私の快楽吸血で二度と旦那では満足できないようにしてやるよ!
「けっ! 性悪天使族め! まあいいわ。さっさとあんたに魔法を教えないとね……と言っても、あんたは魔法を使えるのよね? 吸血鬼のブラッドマジックを覚えたい?」
「いやー、無理では? 吸血鬼じゃなくて天使ですし。私、回復魔法と初歩的な攻撃魔法しか覚えてないんですけど…………」
それで十分じゃない?
「サマンサ、どう思う?」
私は魔法に詳しいサマンサに意見を求める。
「キミドリさんがおっしゃっていたように、アンジュさんは戦闘に向いているとは思えません。

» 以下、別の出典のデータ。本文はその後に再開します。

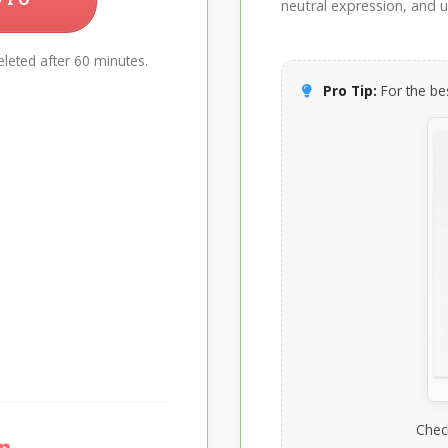
neutral expression, and up
leted after 60 minutes.
Pro Tip:
For the bes
Chec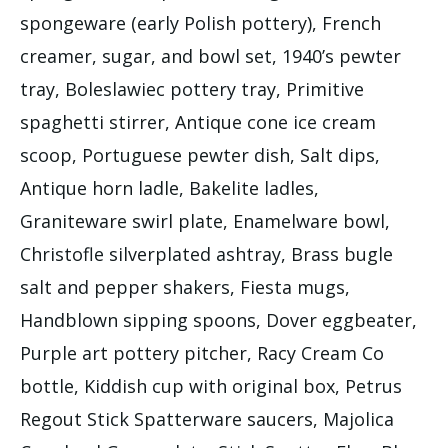
spongeware (early Polish pottery), French
creamer, sugar, and bowl set, 1940’s pewter
tray, Boleslawiec pottery tray, Primitive
spaghetti stirrer, Antique cone ice cream
scoop, Portuguese pewter dish, Salt dips,
Antique horn ladle, Bakelite ladles,
Graniteware swirl plate, Enamelware bowl,
Christofle silverplated ashtray, Brass bugle
salt and pepper shakers, Fiesta mugs,
Handblown sipping spoons, Dover eggbeater,
Purple art pottery pitcher, Racy Cream Co
bottle, Kiddish cup with original box, Petrus
Regout Stick Spatterware saucers, Majolica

回復魔法は使えるようですし、バフやデバフ魔法を習得させて、サクラさんのバックアップをメインにやらせた方がいいと思います」
うーん、さすがは優秀なサマンサ。
とても、昨日の夜、髪を強く引っ張ってくださいと懇願し、喘いでいた女には見えない。
「アンジュ、それでいい?」
私はサマンサの意見に同意だが、一応、当人の意見も聞いておく。
「はい。私は自分でも戦いに向いているとは思えませんし、サクラさんの援護をします」
まあ、それがいいだろう。
しかし、そうなると私が教えられることはないな。
私はブラッドマジック以外は攻撃魔法がメインだし。
「サマンサ、教えてあげて」
「わかりました…………では、アンジュさんには、まずバフ魔法を教えましょう」
「お、お願いします!」
サマンサ先生の魔法レッスンが始まった。
私とウィズは邪魔をしちゃいけないので、離れて、その様子を見ることにした。
「あの天使、どう思う?」
私はアンジュとサマンサから距離を取り、ウィズに天使の事をどう思ったのかを聞いてみる。

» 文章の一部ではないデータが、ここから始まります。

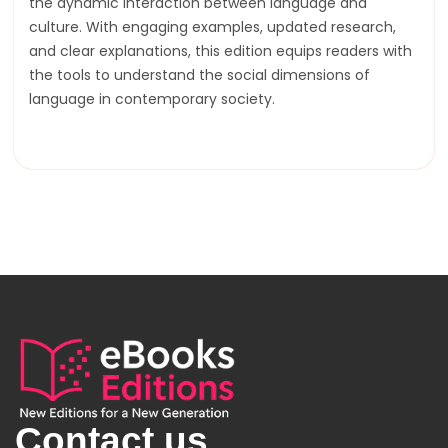
the dynamic interaction between language and
culture. With engaging examples, updated research,
and clear explanations, this edition equips readers with
the tools to understand the social dimensions of
language in contemporary society.
Contact us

「見たまんまだな。ちゃっかりはしているが、他の天使と違い、性悪でもない」
「だよねー。ホント、よく今まで生きてこれたわね……」
「≪清廉≫の母親が強かったからな。ルシフェルに逆らい、他の天使に狙われるようになったのに、それらをすべて返り討ちにしておったらしい」
「武闘派って言ってたもんね。階級持ち?」
「当然じゃ。大公級天使だった」
すげー!
大公級ってことはベリアルと同格じゃん!
でも、アンジュはその血を受け継がなかったのか…………
「父親に似たのかな?」
「いや、あれは甘やかされて育ったのだろう。天使と人間の禁断の恋の末に生まれてきた子じゃ。さぞかし、両親に愛されたんだろうよ。じゃなきゃ、あんな性格にはならん」
パパとかママとか言ってたし、そうかもしれない。
「じゃあ、鍛えたら強くなれるんじゃない?」
「無理じゃ。戦いに向いていない性格のヤツは何をしても無駄。おぬしがそれを証明しておる。膨大な魔力を持った王級吸血鬼なのに、スライム相手に『ぐえぇ……』じゃし」
うっさい!
あんただって、ペットフードコーナーに行ったら『うひょー!』じゃん。